PROBLEM DESCRIPTION: From the top of the entries below through the line containing "Eligibility Criteria for MBBS at AIIMS Bhopal", return every line exactly as written, please, and stop there.

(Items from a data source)
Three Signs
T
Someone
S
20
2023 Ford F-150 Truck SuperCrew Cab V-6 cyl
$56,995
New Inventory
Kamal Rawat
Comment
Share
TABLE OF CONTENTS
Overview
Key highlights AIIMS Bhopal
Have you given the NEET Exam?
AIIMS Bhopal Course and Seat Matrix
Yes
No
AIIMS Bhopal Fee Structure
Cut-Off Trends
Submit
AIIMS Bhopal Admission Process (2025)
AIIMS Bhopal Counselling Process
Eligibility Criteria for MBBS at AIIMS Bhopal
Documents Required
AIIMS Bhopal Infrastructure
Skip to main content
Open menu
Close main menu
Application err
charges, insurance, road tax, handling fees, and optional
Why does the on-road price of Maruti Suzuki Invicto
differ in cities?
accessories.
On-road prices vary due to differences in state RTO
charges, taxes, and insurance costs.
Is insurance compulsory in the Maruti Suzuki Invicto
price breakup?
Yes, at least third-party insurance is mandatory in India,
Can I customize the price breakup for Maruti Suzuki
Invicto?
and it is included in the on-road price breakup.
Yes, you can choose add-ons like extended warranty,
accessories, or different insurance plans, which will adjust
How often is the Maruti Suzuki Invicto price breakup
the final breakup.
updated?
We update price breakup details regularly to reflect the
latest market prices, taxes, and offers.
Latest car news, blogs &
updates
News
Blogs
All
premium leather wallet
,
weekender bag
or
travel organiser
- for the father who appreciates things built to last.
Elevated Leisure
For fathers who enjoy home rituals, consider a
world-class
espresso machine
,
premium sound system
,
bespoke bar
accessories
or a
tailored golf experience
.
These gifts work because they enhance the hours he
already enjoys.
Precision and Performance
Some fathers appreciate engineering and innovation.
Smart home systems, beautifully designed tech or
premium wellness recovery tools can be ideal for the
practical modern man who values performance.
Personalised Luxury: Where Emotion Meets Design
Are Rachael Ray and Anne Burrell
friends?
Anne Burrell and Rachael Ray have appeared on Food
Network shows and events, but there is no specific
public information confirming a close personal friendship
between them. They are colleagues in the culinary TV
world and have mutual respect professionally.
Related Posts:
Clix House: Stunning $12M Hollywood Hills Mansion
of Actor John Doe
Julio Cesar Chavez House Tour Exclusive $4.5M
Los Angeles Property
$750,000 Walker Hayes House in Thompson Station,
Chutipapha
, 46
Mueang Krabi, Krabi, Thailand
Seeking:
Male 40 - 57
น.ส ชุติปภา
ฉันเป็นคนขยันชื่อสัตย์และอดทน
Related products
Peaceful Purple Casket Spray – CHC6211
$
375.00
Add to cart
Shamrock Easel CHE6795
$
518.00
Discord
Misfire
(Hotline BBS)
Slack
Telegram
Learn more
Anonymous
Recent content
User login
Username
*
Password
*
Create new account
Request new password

SOLVED EXERCISE:
Three Signs
T
Someone
S
20
2023 Ford F-150 Truck SuperCrew Cab V-6 cyl
$56,995
New Inventory
Kamal Rawat
Comment
Share
TABLE OF CONTENTS
Overview
Key highlights AIIMS Bhopal
Have you given the NEET Exam?
AIIMS Bhopal Course and Seat Matrix
Yes
No
AIIMS Bhopal Fee Structure
Cut-Off Trends
Submit
AIIMS Bhopal Admission Process (2025)
AIIMS Bhopal Counselling Process
Eligibility Criteria for MBBS at AIIMS Bhopal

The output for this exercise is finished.